Potential Big Winners, Losers In Breeders’ Cup 2012

| October 18, 2012
Royal Delta, an easy winner of the 2011 Breeders’ Cup Ladies Classic at Churchill Downs in 2011, will be for a repeat at Santa Anita on Nov. 3 - and possible “Horse of the Year” consideration.

Royal Delta, an easy winner of the 2011 Breeders’ Cup Ladies Classic at Churchill Downs in 2011, will be for a repeat at Santa Anita on Nov. 3 – and possible “Horse of the Year” consideration.

With the Breeders’ Cup World Championships just over two weeks away at Southern California’s Santa Anita, stakes are high and rising for participants in its series of wide-open races that could have a larger-than-usual impact on year-end championship honors.

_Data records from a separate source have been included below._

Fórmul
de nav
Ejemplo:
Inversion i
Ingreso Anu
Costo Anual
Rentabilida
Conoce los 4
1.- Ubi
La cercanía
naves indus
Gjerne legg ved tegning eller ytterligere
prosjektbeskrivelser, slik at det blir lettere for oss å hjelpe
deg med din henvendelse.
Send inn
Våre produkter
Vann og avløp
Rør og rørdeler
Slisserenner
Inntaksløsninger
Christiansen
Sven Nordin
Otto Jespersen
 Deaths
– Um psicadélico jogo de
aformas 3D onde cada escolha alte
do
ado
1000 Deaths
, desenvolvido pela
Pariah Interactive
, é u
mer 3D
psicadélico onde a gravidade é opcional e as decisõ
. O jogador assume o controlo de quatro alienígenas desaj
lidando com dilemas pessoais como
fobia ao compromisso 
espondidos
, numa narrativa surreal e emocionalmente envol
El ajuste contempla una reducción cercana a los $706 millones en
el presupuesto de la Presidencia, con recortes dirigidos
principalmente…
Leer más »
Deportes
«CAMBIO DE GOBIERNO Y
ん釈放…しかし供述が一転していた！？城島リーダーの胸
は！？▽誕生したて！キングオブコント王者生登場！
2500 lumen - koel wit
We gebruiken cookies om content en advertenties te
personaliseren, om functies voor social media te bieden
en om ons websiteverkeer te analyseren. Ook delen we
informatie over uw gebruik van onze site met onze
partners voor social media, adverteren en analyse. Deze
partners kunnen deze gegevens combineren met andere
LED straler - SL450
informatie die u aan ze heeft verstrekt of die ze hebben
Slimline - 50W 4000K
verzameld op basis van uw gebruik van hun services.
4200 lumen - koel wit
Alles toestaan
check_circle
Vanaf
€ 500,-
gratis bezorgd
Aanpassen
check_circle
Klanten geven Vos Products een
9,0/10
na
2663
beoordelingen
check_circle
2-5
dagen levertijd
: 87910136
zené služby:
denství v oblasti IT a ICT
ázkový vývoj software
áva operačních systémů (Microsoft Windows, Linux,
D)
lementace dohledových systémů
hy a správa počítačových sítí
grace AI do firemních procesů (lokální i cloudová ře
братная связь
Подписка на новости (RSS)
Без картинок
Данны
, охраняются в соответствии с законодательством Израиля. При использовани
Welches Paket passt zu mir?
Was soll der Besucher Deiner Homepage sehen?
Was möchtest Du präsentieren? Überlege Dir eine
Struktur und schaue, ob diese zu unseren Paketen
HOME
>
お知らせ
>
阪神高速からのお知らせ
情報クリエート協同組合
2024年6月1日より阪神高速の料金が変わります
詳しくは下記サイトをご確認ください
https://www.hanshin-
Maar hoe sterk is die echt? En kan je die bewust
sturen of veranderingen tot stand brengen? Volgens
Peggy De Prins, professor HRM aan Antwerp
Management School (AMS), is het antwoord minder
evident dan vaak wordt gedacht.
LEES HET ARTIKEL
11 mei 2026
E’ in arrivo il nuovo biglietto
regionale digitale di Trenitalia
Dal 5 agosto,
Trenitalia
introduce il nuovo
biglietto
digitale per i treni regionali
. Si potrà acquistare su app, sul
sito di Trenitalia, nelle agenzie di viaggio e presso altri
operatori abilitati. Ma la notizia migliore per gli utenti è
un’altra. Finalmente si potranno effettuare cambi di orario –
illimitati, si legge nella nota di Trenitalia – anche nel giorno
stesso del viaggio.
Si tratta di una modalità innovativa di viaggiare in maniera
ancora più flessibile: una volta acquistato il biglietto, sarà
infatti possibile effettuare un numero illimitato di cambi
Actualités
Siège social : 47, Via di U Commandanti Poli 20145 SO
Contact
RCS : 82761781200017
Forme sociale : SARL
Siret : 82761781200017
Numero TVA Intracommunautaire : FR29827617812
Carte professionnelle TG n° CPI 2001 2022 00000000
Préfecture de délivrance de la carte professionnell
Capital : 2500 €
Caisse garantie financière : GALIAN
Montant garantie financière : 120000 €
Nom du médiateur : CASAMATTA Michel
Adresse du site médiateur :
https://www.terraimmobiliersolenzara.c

The biggest year-end prize – “Horse of the Year” – could swing in one of several directions, given the ultimate results of two days of races in several Breeders’ Cup divisions.

One would have to make Kentucky-based Wise Dan and the Bob Baffert-trained Game On Dude, runner-up to Drosselmeyer in the 2011 Breeders’ Cup Classic at Churchill Downs, the morning line favorites for the gold Eclipse Award that will be presented to America’s top horse. But the only outcome that is close to a “sure thing” in the 2012 Cup is that curve balls will be served up in some important races, and the debate over year-end honors will be hotter after the last race is run at Santa Anita on Saturday, Nov. 4 than it is heading into the event.

Given that scenario, here are a few thoughts on horses that have the most at stake heading into the Breeders’ Cup races at Santa Anita:

Potential Biggest Loser

Hall of Fame trainer and three-time Kentucky Derby winner Bob Baffert will saddle "Horse of the Year" contender Game On Dude in the Breeders' Cup Classic on Nov. 4 at Santa Anita.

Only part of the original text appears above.